- [Your instructions]:
Nothing but the lines from the one containing "At what (x,y)" through the last line of the data below should be returned, each exactly as it stands, pictures excluded.

- [Record set]:
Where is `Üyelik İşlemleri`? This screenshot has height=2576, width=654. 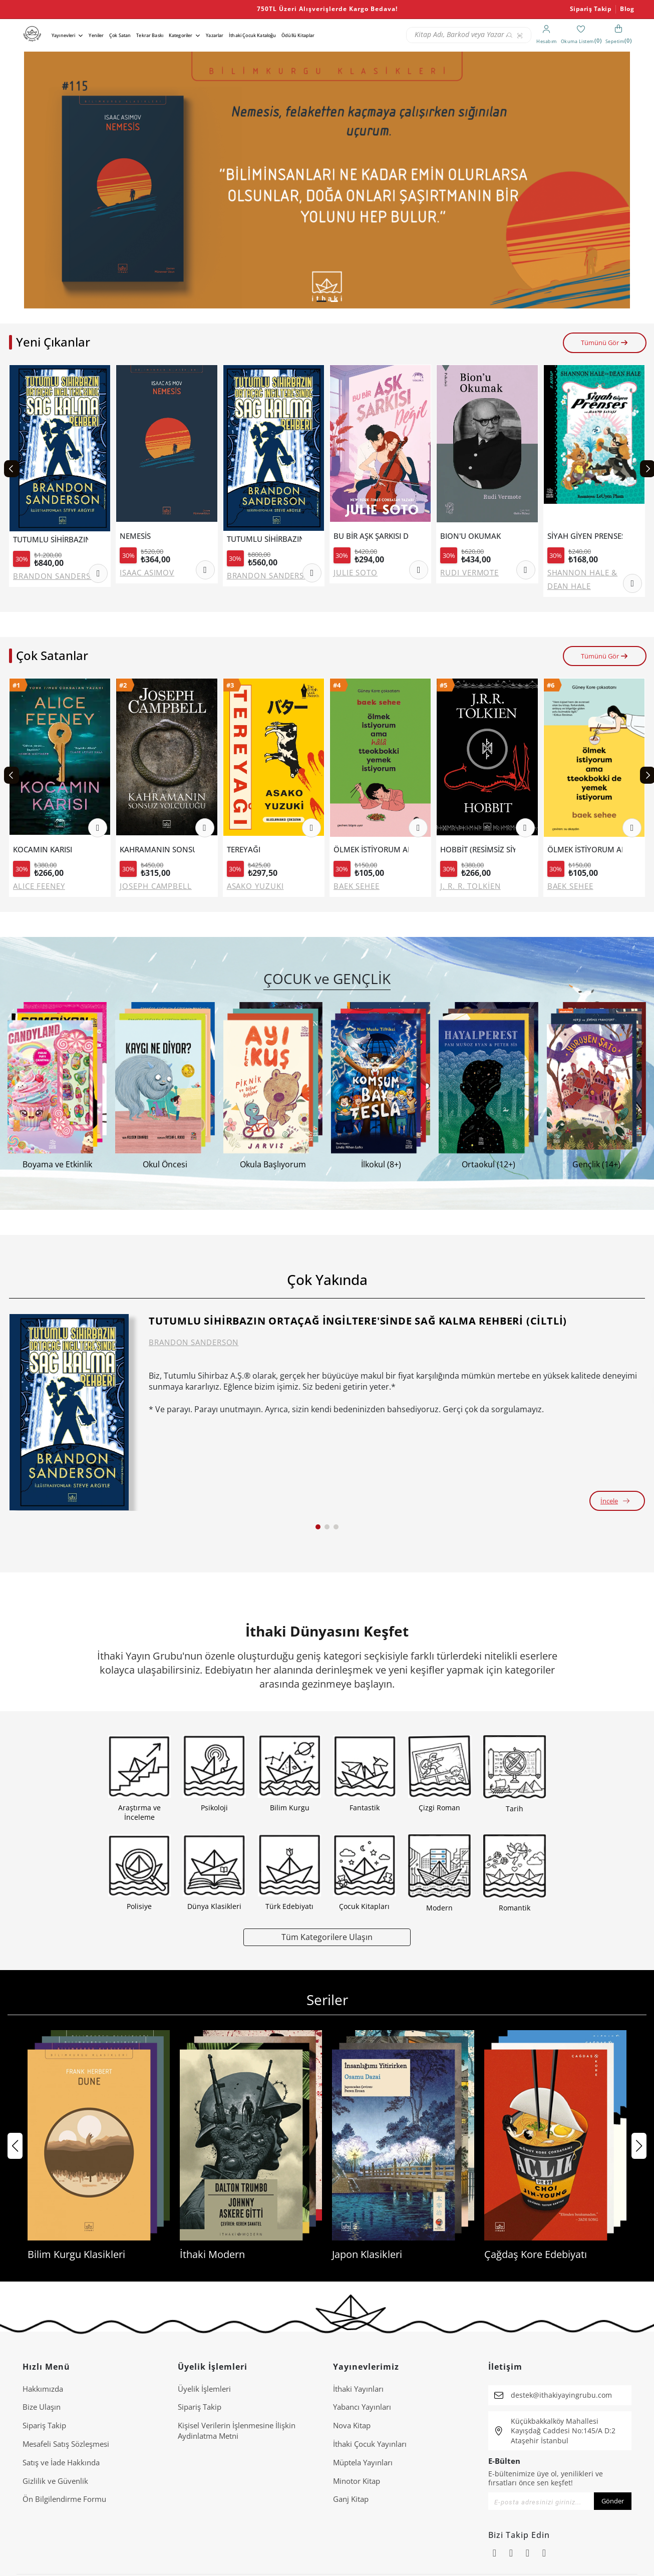 Üyelik İşlemleri is located at coordinates (204, 2389).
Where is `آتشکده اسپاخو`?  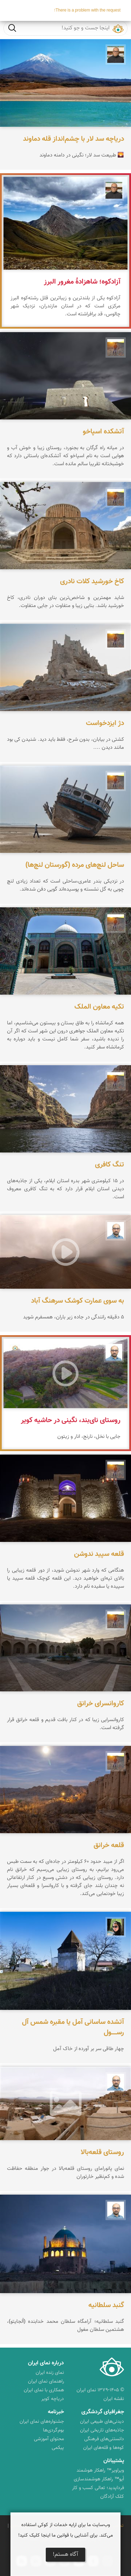 آتشکده اسپاخو is located at coordinates (103, 431).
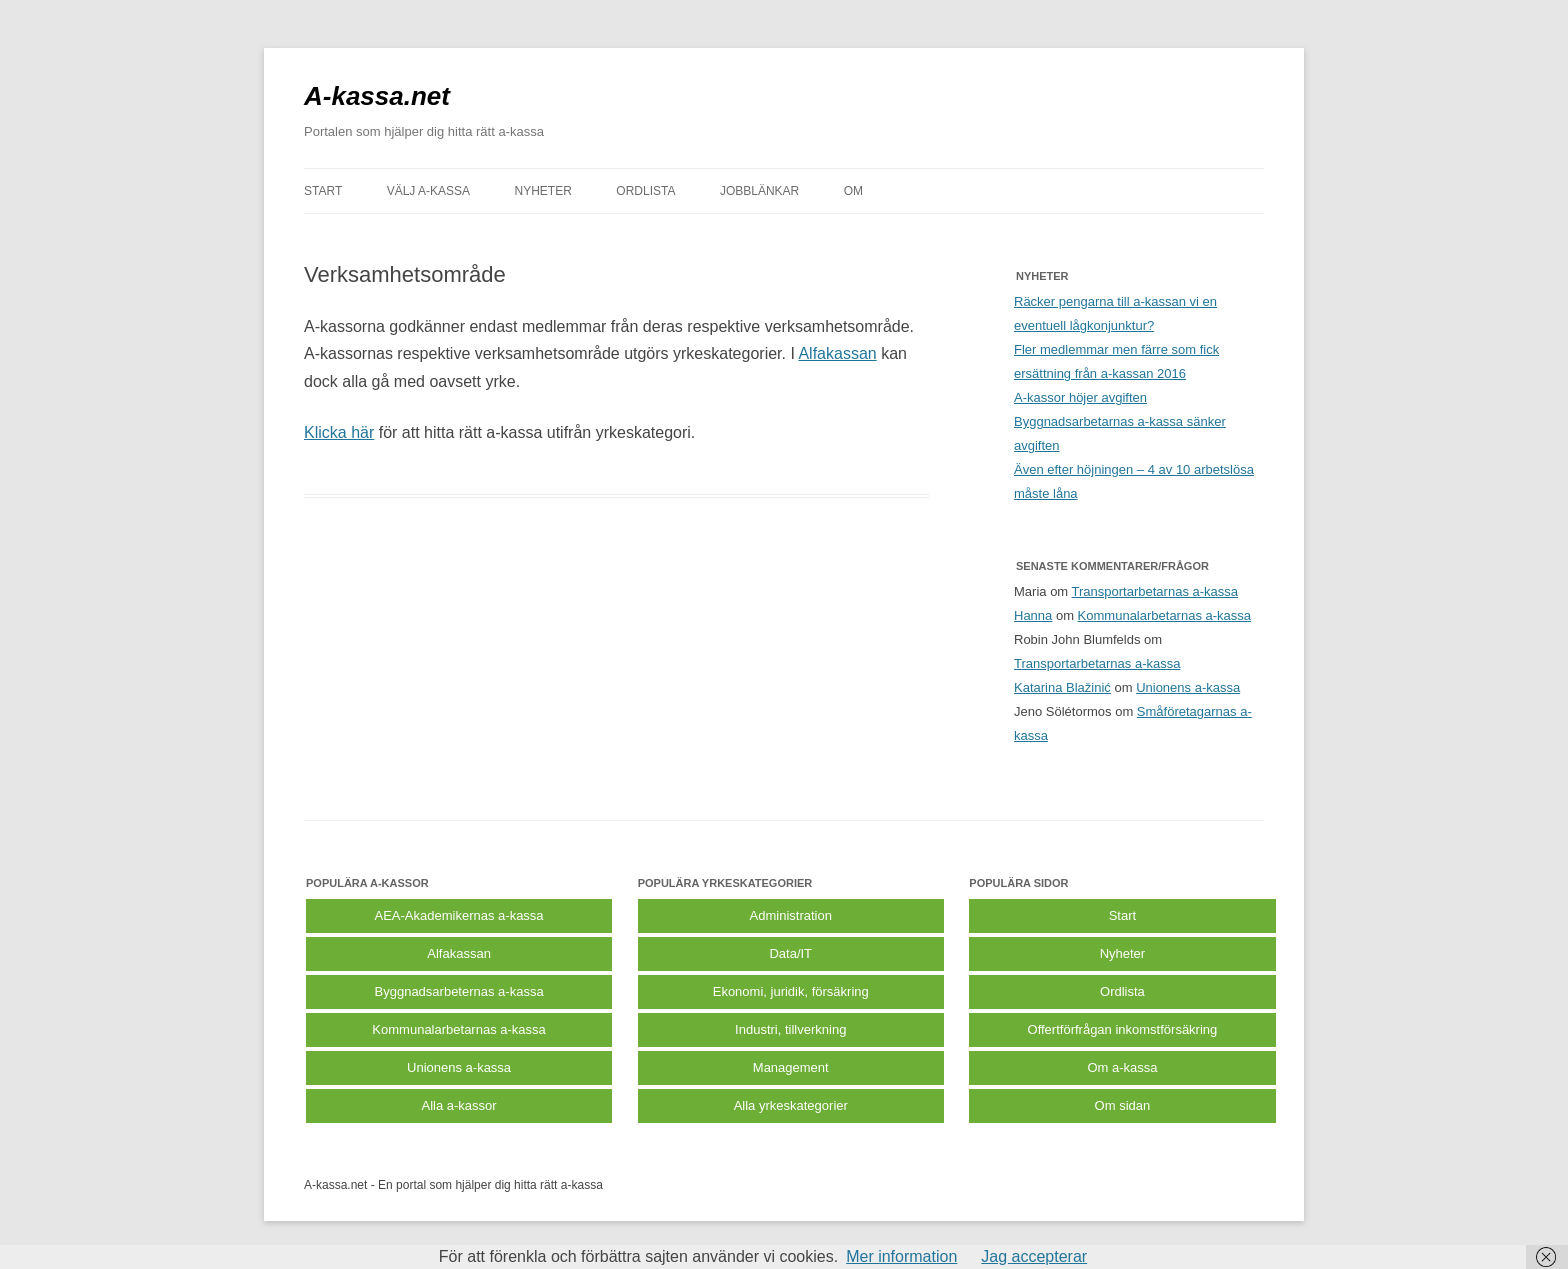  Describe the element at coordinates (377, 96) in the screenshot. I see `A-kassa.net` at that location.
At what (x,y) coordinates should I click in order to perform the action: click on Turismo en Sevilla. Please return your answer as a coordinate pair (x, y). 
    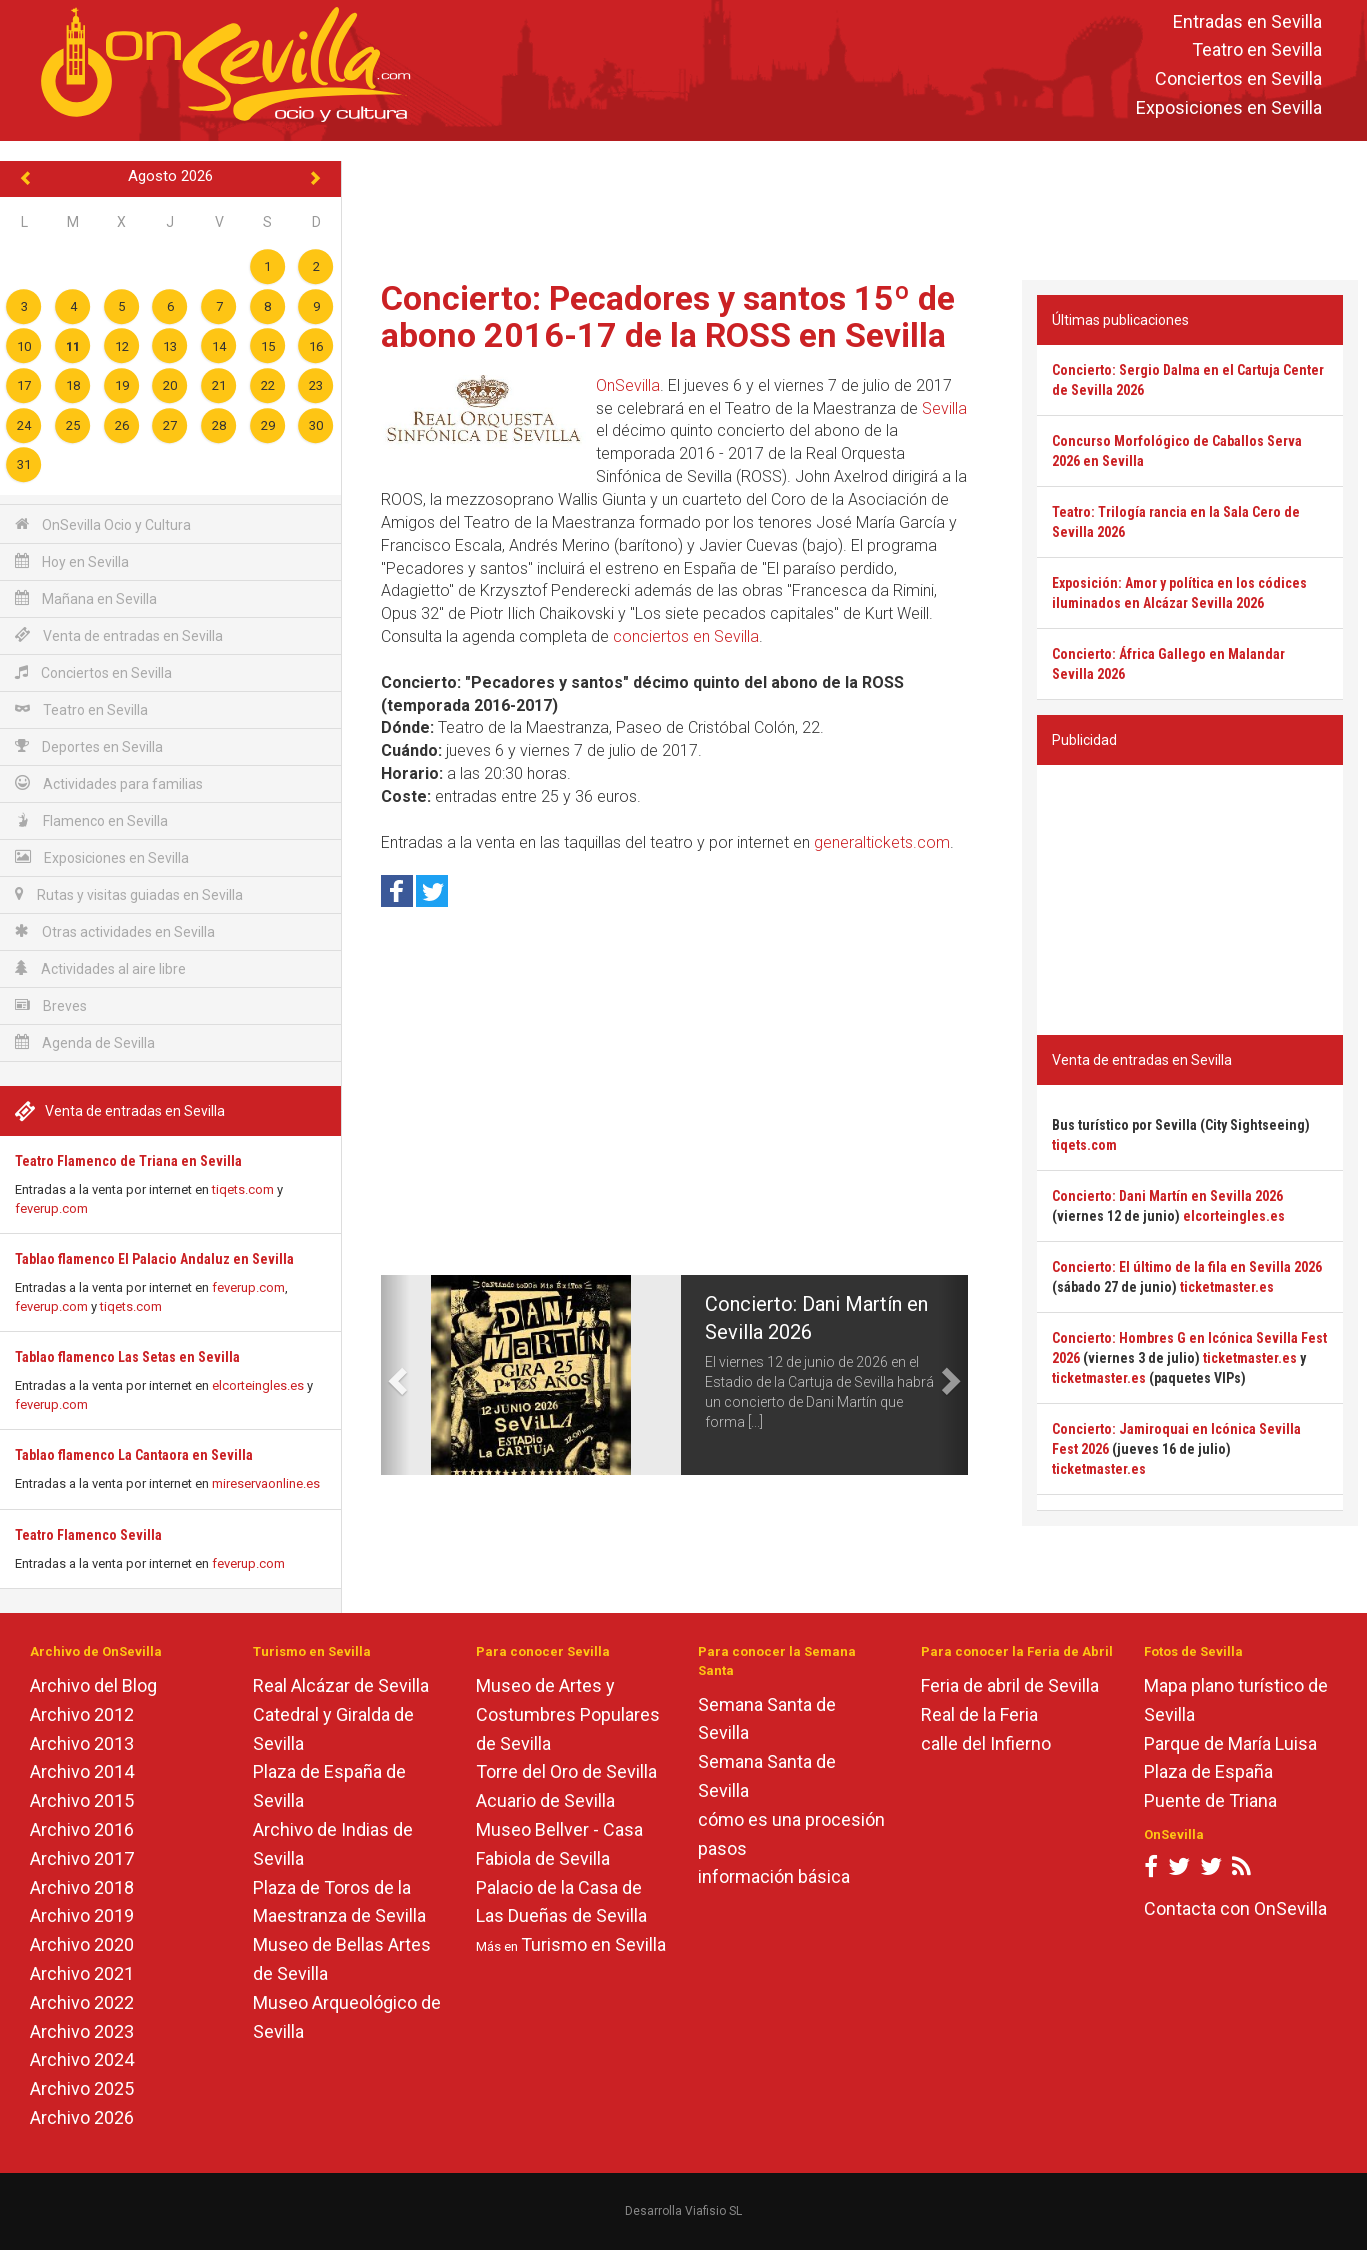
    Looking at the image, I should click on (593, 1944).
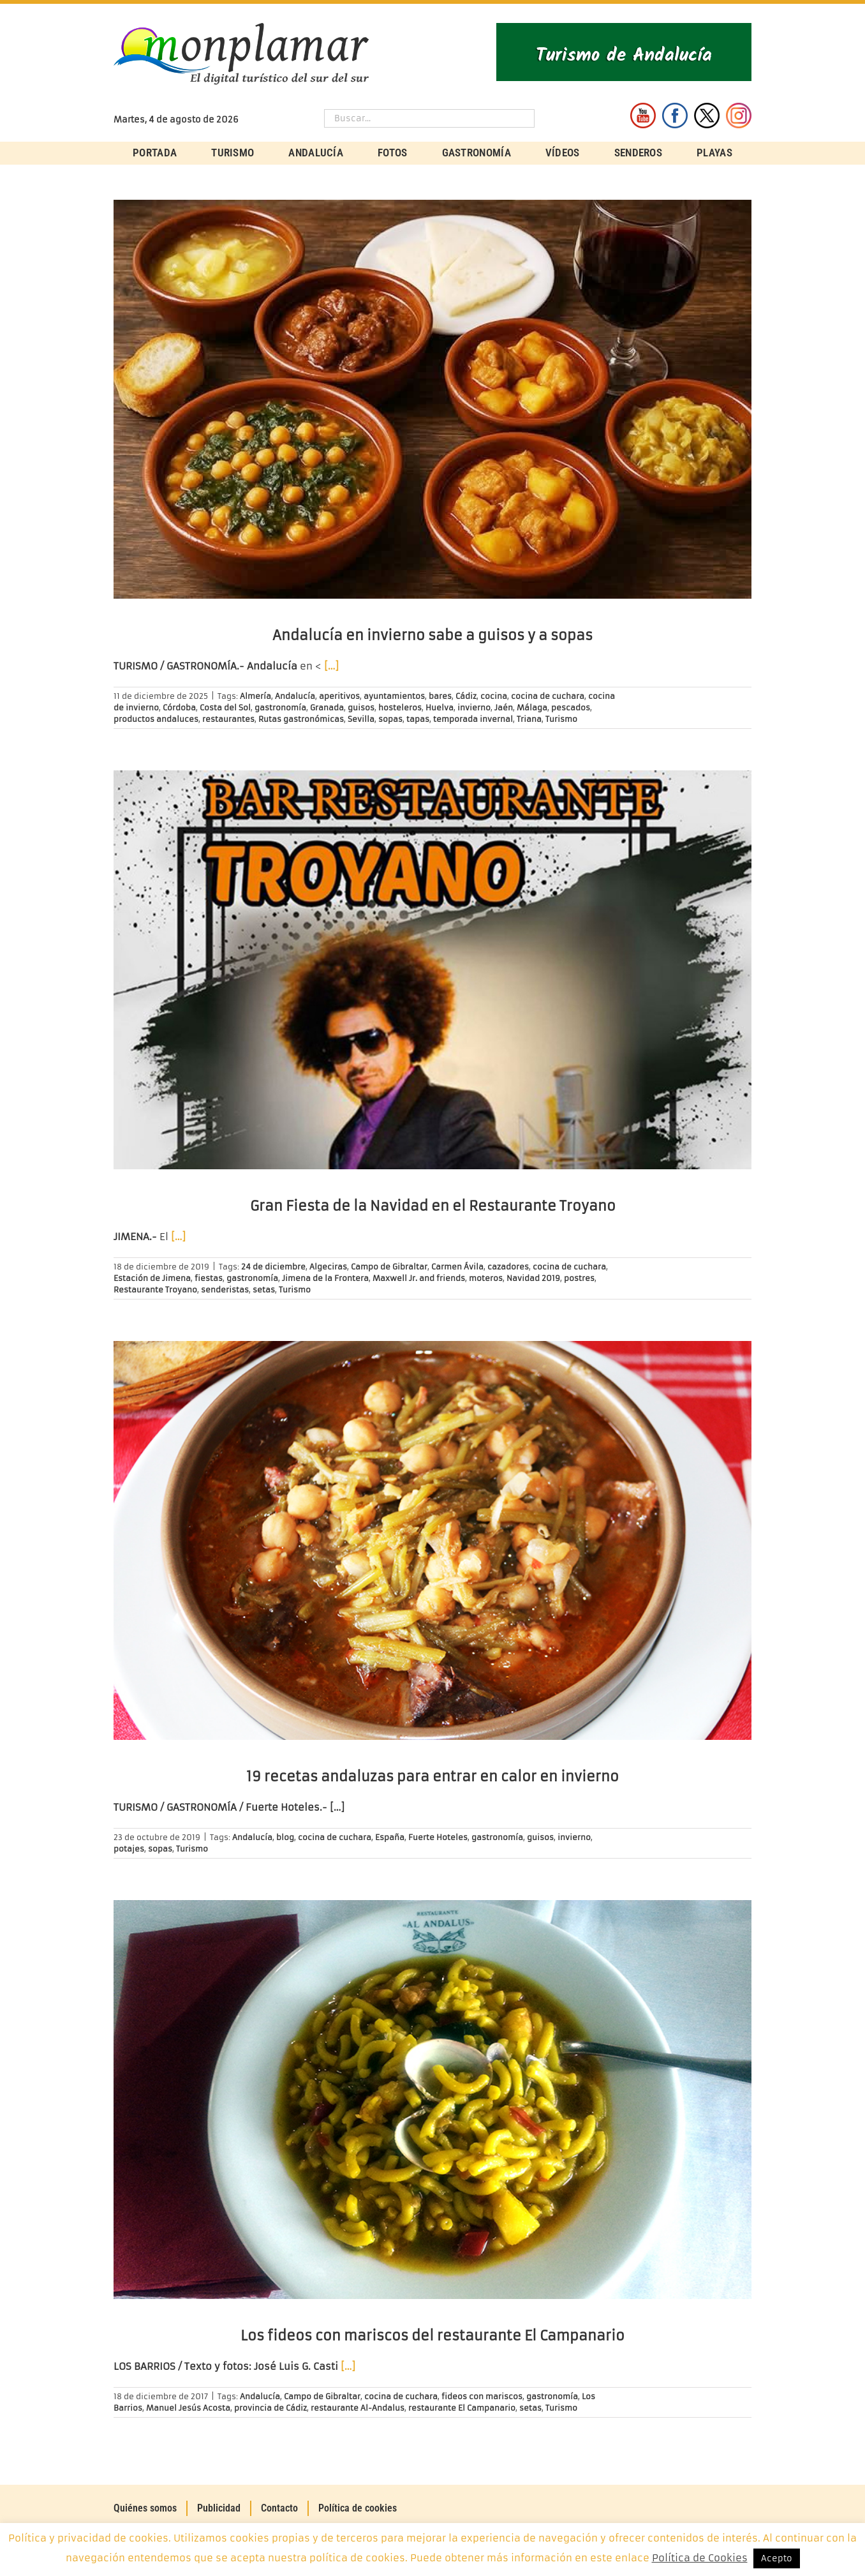  What do you see at coordinates (700, 2558) in the screenshot?
I see `Política de Cookies` at bounding box center [700, 2558].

- [Solution for this exercise]:
At what (x,y) coordinates should I click in order to perform the action: click on Turismo en Sevilla. Please return your answer as a coordinate pair (x, y). 
    Looking at the image, I should click on (593, 1944).
  What do you see at coordinates (700, 2558) in the screenshot?
I see `Política de Cookies` at bounding box center [700, 2558].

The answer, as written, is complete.